■ Assigned task ■
Copy word for word the lines from the start of the records through the line that contains "при каких условиях", both included.

Records drawn from a dataset
____
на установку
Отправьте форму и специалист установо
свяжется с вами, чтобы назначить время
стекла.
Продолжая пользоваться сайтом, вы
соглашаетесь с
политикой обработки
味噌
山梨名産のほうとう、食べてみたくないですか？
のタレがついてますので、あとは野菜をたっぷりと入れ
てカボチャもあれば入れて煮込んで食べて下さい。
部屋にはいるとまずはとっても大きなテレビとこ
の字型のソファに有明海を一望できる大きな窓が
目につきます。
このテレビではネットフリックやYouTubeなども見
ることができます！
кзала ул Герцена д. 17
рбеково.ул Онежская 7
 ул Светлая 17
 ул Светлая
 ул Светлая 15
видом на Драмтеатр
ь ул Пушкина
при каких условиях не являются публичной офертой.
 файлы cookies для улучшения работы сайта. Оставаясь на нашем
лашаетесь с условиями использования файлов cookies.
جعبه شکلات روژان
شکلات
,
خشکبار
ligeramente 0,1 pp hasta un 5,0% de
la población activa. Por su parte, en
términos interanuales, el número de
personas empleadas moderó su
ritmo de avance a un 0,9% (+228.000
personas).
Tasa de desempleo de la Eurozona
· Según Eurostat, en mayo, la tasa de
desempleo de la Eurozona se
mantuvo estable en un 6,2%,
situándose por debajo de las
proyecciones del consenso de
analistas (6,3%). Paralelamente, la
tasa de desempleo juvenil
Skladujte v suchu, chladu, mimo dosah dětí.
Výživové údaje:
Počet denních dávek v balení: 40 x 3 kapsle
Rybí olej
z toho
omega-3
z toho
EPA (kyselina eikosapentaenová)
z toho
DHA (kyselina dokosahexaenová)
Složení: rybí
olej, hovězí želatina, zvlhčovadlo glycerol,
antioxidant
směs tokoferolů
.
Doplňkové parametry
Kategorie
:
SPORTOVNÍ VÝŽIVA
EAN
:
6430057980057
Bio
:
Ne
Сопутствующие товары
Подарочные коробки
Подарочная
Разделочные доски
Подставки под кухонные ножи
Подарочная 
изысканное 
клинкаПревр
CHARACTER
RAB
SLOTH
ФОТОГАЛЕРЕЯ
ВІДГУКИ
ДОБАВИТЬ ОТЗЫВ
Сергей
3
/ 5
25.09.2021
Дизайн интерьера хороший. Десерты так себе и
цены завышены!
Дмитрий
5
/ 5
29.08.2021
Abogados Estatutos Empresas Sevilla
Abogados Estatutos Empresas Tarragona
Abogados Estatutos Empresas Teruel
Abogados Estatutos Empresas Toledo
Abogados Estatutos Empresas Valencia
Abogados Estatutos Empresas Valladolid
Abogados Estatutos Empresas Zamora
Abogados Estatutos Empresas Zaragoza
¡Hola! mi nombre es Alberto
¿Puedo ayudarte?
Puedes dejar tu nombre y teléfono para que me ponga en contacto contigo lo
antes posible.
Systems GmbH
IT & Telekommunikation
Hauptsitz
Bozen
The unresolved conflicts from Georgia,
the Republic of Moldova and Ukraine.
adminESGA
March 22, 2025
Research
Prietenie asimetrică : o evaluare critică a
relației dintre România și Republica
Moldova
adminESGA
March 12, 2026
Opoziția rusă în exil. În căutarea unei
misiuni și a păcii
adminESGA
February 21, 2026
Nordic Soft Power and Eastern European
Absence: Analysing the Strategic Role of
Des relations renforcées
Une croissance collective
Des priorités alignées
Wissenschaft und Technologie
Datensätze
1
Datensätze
____
■ Solution to the exercise ■
на установку
Отправьте форму и специалист установо
свяжется с вами, чтобы назначить время
стекла.
Продолжая пользоваться сайтом, вы
соглашаетесь с
политикой обработки
味噌
山梨名産のほうとう、食べてみたくないですか？
のタレがついてますので、あとは野菜をたっぷりと入れ
てカボチャもあれば入れて煮込んで食べて下さい。
部屋にはいるとまずはとっても大きなテレビとこ
の字型のソファに有明海を一望できる大きな窓が
目につきます。
このテレビではネットフリックやYouTubeなども見
ることができます！
кзала ул Герцена д. 17
рбеково.ул Онежская 7
 ул Светлая 17
 ул Светлая
 ул Светлая 15
видом на Драмтеатр
ь ул Пушкина
при каких условиях не являются публичной офертой.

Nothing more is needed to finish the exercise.